Executive Summary: 2004 OS Deployment Survey
Laura DiDio, Senior Analyst, Application Infrastructure and Software
Platforms at the Yankee Group sent us the Exec Summary back for this
large survey that 700 of you participated in. Here goes:
"The long corporate migration drought appears to be over. After three
years of relative inertia due to economic constraints, corporate
enterprises appear poised for a wave of operating systems,
applications and hardware upgrades over the next 12 months.
"Those are the results of the latest independent, joint Yankee Group/
Sunbelt Software, Inc. poll of 700 network administrators. Eight out
of 10 respondents ? 80% -- said their business will undertake a major
network hardware and/or operating system upgrade project within the
next 12 months.
"The responses showed that organizations are embracing Windows XP,
Windows Server 2003 and Office 2003. Linux also made a strong showing
in planned customer deployment plans ? most surprisingly on the
desktop rather than on the server side.

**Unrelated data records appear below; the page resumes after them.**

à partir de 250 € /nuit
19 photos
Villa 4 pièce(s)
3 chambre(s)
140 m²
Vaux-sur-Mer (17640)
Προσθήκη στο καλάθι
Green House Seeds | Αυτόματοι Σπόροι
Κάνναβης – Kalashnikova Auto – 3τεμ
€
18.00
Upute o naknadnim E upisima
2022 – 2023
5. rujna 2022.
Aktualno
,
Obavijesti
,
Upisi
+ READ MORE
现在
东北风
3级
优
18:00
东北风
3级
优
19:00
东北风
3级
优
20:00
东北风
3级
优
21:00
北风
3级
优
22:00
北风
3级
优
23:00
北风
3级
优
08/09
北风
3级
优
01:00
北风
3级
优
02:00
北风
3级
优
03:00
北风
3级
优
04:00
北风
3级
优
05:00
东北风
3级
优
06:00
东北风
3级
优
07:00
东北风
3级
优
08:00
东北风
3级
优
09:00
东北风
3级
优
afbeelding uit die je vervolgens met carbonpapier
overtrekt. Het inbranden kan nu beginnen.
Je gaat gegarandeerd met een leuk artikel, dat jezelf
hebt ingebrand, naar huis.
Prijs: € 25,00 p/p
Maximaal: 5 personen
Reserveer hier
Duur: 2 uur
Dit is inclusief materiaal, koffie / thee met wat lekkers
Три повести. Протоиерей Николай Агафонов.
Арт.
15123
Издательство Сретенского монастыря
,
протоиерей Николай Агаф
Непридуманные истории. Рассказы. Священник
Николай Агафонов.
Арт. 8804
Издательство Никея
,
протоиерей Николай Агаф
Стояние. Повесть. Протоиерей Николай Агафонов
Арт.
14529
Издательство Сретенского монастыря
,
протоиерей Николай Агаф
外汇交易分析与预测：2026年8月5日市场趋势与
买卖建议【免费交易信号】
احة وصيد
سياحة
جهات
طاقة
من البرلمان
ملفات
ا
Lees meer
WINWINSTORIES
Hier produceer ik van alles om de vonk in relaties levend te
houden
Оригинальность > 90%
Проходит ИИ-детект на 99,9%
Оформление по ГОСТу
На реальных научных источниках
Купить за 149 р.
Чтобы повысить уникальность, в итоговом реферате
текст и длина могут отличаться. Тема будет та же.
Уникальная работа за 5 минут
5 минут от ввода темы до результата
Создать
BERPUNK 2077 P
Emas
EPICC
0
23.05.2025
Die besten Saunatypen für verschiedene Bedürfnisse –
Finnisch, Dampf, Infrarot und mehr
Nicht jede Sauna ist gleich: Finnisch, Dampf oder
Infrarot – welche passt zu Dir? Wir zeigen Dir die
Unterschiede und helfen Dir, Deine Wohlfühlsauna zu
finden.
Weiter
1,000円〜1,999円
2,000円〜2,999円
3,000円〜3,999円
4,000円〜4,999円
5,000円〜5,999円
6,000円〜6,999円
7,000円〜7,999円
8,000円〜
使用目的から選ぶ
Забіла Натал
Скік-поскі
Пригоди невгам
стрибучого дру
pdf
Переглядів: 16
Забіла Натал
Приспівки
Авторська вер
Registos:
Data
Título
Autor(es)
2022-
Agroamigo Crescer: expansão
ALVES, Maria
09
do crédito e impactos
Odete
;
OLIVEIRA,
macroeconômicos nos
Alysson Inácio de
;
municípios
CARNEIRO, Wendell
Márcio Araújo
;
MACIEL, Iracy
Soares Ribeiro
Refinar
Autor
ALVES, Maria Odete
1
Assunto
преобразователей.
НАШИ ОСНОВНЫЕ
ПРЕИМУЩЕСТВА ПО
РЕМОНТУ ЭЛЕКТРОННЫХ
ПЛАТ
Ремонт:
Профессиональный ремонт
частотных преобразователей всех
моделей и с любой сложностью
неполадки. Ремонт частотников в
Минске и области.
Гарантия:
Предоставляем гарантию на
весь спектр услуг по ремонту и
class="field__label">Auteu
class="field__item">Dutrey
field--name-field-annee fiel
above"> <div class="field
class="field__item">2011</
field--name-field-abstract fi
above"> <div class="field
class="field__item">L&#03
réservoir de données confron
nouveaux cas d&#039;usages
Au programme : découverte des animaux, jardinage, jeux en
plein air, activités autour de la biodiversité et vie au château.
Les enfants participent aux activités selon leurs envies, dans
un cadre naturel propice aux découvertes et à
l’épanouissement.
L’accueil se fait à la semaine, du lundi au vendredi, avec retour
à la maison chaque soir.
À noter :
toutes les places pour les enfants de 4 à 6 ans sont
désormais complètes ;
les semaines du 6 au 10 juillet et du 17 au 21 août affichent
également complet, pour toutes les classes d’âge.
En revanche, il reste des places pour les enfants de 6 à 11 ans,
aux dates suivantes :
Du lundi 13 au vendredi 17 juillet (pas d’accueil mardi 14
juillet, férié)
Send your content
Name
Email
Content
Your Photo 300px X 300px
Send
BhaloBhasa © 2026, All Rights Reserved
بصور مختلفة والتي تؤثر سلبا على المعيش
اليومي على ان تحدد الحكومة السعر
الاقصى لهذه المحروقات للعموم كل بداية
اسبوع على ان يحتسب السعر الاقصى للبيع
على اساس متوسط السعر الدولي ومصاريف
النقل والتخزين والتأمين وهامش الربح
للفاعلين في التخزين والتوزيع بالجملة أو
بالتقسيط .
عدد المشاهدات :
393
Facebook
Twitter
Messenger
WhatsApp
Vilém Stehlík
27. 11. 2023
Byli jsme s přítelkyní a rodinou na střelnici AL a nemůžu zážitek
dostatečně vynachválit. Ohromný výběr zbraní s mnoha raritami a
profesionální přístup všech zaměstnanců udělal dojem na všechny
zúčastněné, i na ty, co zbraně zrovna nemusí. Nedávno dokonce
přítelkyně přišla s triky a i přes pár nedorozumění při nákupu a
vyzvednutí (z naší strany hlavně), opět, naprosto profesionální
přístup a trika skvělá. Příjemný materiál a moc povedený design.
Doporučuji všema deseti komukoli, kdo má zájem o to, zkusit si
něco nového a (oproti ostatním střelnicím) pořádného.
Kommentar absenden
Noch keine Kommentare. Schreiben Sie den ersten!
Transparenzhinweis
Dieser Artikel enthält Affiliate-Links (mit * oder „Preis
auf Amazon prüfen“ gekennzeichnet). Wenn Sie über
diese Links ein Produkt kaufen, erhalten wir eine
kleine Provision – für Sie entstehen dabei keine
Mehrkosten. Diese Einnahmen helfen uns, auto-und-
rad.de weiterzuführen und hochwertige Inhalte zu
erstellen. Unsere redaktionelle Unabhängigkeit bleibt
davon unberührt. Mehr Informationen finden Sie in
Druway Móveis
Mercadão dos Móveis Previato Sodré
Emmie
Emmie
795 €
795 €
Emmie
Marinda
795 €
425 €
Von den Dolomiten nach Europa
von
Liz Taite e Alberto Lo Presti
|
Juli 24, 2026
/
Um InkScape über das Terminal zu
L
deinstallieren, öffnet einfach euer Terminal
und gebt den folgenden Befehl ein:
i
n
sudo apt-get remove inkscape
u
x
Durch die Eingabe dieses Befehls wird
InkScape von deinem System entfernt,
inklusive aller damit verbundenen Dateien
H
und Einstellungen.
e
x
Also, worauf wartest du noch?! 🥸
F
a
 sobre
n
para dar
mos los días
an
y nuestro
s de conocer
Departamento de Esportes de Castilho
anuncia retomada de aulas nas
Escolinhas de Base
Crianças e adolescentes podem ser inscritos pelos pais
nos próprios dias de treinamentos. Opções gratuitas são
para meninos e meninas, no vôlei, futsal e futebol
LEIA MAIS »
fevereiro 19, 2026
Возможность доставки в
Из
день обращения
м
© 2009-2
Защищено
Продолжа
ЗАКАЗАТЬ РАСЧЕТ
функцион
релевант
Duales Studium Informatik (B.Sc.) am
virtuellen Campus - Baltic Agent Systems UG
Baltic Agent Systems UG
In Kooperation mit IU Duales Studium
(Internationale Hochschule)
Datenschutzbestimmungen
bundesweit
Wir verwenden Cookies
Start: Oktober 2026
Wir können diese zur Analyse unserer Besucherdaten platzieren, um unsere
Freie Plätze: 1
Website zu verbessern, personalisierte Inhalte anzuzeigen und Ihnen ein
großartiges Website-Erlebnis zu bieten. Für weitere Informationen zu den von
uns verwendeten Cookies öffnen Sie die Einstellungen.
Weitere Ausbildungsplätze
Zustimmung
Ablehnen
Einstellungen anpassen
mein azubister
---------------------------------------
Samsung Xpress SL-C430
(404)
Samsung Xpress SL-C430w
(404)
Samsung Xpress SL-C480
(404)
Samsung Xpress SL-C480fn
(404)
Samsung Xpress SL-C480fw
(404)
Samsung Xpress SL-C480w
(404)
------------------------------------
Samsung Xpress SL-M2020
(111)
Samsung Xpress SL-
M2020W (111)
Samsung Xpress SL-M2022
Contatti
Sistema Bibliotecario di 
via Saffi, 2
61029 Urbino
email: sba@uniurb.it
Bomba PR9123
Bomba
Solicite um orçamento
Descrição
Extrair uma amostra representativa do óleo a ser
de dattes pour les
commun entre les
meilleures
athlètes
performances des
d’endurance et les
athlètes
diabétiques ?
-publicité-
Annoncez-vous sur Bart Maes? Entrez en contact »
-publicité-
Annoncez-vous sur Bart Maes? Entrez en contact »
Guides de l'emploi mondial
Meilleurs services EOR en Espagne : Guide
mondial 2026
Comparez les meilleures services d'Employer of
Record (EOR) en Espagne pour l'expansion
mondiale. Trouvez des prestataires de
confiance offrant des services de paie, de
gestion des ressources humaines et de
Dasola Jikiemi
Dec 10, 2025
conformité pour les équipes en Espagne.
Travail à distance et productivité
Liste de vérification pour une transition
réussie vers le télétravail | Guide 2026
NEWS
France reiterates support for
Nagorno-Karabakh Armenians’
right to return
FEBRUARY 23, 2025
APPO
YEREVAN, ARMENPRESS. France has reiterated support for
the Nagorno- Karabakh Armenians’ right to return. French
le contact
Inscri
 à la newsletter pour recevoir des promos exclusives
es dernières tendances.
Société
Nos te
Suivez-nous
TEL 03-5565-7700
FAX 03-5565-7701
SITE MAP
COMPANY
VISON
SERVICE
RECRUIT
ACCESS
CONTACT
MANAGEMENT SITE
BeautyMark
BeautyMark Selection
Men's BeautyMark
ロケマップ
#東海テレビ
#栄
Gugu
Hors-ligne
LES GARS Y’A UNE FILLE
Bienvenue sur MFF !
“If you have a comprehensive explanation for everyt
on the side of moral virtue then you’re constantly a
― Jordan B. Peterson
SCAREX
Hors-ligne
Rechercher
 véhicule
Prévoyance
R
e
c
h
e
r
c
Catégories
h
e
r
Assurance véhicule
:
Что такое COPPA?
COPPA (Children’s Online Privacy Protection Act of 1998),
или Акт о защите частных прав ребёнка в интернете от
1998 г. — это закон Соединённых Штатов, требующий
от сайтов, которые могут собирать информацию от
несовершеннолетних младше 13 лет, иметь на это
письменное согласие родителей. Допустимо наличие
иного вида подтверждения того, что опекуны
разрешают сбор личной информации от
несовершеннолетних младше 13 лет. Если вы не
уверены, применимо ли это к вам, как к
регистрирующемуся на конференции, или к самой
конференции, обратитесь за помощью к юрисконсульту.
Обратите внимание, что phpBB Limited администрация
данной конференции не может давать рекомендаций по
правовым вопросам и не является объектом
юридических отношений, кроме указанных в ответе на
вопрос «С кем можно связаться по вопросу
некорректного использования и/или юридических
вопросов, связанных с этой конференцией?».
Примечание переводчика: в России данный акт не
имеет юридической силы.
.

Nearly 33% of respondents
said their firms are presently running Linux workstations somewhere
in their networks, while 19% said they plan to add Linux desktops
into their environments. However, less than two percent said that
Linux was now or would be their enterprise wide desktop OS.
"Linux has made significant penetration on the server side ? mainly at
the expense of mid-range Unix and not Windows. Fully half ? 50% -- of
the survey respondents said they have Linux deployed in their shops.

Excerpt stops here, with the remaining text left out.